▸ EXERCISE GOAL: Leave the pictures aside and give back every entry below word for word.

[Collected data]
———
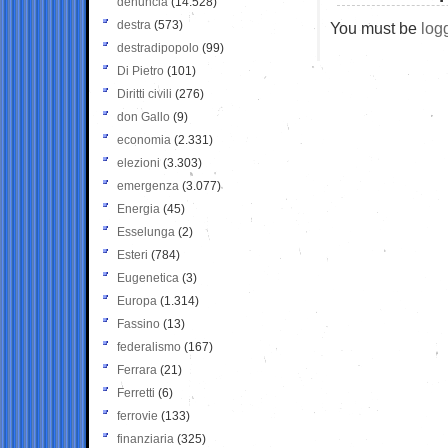
denuncia
(14.528)
destra
(573)
You must be
log
destradipopolo
(99)
Di Pietro
(101)
Diritti civili
(276)
don Gallo
(9)
economia
(2.331)
elezioni
(3.303)
emergenza
(3.077)
Energia
(45)
Esselunga
(2)
Esteri
(784)
Eugenetica
(3)
Europa
(1.314)
Fassino
(13)
federalismo
(167)
Ferrara
(21)
Ferretti
(6)
ferrovie
(133)
finanziaria
(325)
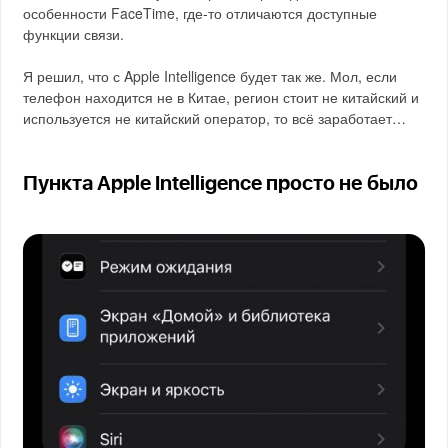
особенности FaceTime, где-то отличаются доступные
функции связи.
Я решил, что с Apple Intelligence будет так же. Мол, если
телефон находится не в Китае, регион стоит не китайский и
используется не китайский оператор, то всё заработает…
Пункта Apple Intelligence просто не было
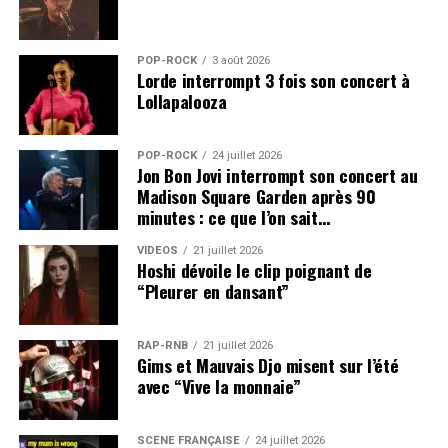
POP-ROCK
3 août 2026
Lorde interrompt 3 fois son concert à
Lollapalooza
POP-ROCK
24 juillet 2026
Jon Bon Jovi interrompt son concert au
Madison Square Garden après 90
minutes : ce que l’on sait…
VIDEOS
21 juillet 2026
Hoshi dévoile le clip poignant de
“Pleurer en dansant”
RAP-RNB
21 juillet 2026
Gims et Mauvais Djo misent sur l’été
avec “Vive la monnaie”
SCÈNE FRANÇAISE
24 juillet 2026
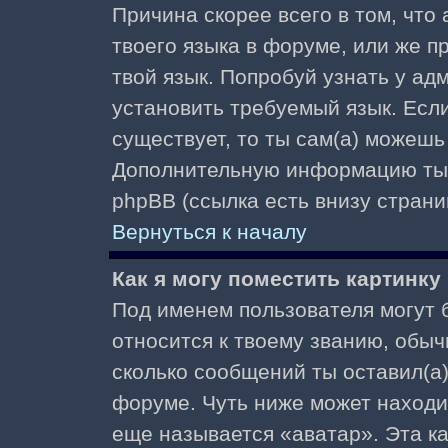
Причина скорее всего в том, что
твоего языка в форуме, или же п
твой язык. Попробуй узнать у ад
установить требуемый язык. Если
существует, то ты сам(а) можешь
Дополнительную информацию ты 
phpBB (ссылка есть внизу страни
Вернуться к началу
Как я могу поместить картинк
Под именем пользователя могут б
относится к твоему званию, обыч
сколько сообщений ты оставил(а)
форуме. Чуть ниже может находи
еще называется «аватар». Эта к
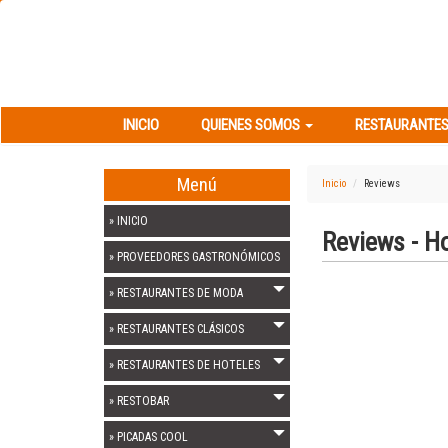
INICIO
QUIENES SOMOS
RESTAURANT
INICIO
QUIENES SOMOS
RESTAURANTES
Menú
Inicio
Reviews
» INICIO
Reviews - H
» PROVEEDORES GASTRONÓMICOS
» RESTAURANTES DE MODA
» RESTAURANTES CLÁSICOS
» RESTAURANTES DE HOTELES
» RESTOBAR
» PICADAS COOL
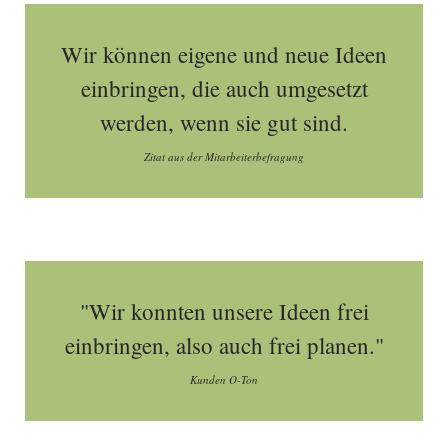
Wir können eigene und neue Ideen
einbringen, die auch umgesetzt
werden, wenn sie gut sind.
Zitat aus der Mitarbeiterbefragung
"Wir konnten unsere Ideen frei
einbringen, also auch frei planen."
Kunden O-Ton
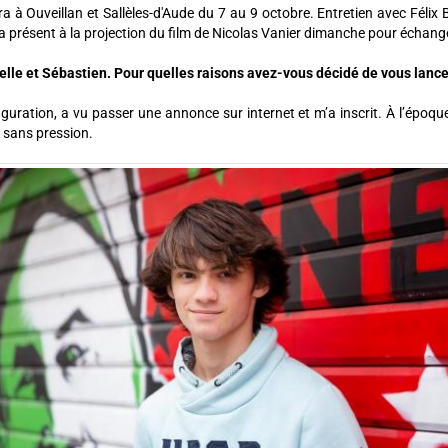
a à Ouveillan et Sallèles-d'Aude du 7 au 9 octobre. Entretien avec Félix
era présent à la projection du film de Nicolas Vanier dimanche pour échange
elle et Sébastien. Pour quelles raisons avez-vous décidé de vous lance
guration, a vu passer une annonce sur internet et m’a inscrit. À l’époque,
g sans pression.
———
▸ EXERCISE OUTPUT:
denuncia
(14.528)
destra
(573)
You must be
log
destradipopolo
(99)
Di Pietro
(101)
Diritti civili
(276)
don Gallo
(9)
economia
(2.331)
elezioni
(3.303)
emergenza
(3.077)
Energia
(45)
Esselunga
(2)
Esteri
(784)
Eugenetica
(3)
Europa
(1.314)
Fassino
(13)
federalismo
(167)
Ferrara
(21)
Ferretti
(6)
ferrovie
(133)
finanziaria
(325)
особенности FaceTime, где-то отличаются доступные
функции связи.
Я решил, что с Apple Intelligence будет так же. Мол, если
телефон находится не в Китае, регион стоит не китайский и
используется не китайский оператор, то всё заработает…
Пункта Apple Intelligence просто не было
POP-ROCK
3 août 2026
Lorde interrompt 3 fois son concert à
Lollapalooza
POP-ROCK
24 juillet 2026
Jon Bon Jovi interrompt son concert au
Madison Square Garden après 90
minutes : ce que l’on sait…
VIDEOS
21 juillet 2026
Hoshi dévoile le clip poignant de
“Pleurer en dansant”
RAP-RNB
21 juillet 2026
Gims et Mauvais Djo misent sur l’été
avec “Vive la monnaie”
SCÈNE FRANÇAISE
24 juillet 2026
Причина скорее всего в том, что
твоего языка в форуме, или же п
твой язык. Попробуй узнать у ад
установить требуемый язык. Если
существует, то ты сам(а) можешь
Дополнительную информацию ты 
phpBB (ссылка есть внизу страни
Вернуться к началу
Как я могу поместить картинк
Под именем пользователя могут б
относится к твоему званию, обыч
сколько сообщений ты оставил(а)
форуме. Чуть ниже может находи
еще называется «аватар». Эта к
INICIO
QUIENES SOMOS
RESTAURANT
INICIO
QUIENES SOMOS
RESTAURANTES
Menú
Inicio
Reviews
» INICIO
Reviews - H
» PROVEEDORES GASTRONÓMICOS
» RESTAURANTES DE MODA
» RESTAURANTES CLÁSICOS
» RESTAURANTES DE HOTELES
» RESTOBAR
» PICADAS COOL
Wir können eigene und neue Ideen
einbringen, die auch umgesetzt
werden, wenn sie gut sind.
Zitat aus der Mitarbeiterbefragung
"Wir konnten unsere Ideen frei
einbringen, also auch frei planen."
Kunden O-Ton
a à Ouveillan et Sallèles-d'Aude du 7 au 9 octobre. Entretien avec Félix
era présent à la projection du film de Nicolas Vanier dimanche pour échange
elle et Sébastien. Pour quelles raisons avez-vous décidé de vous lance
guration, a vu passer une annonce sur internet et m’a inscrit. À l’époque,
g sans pression.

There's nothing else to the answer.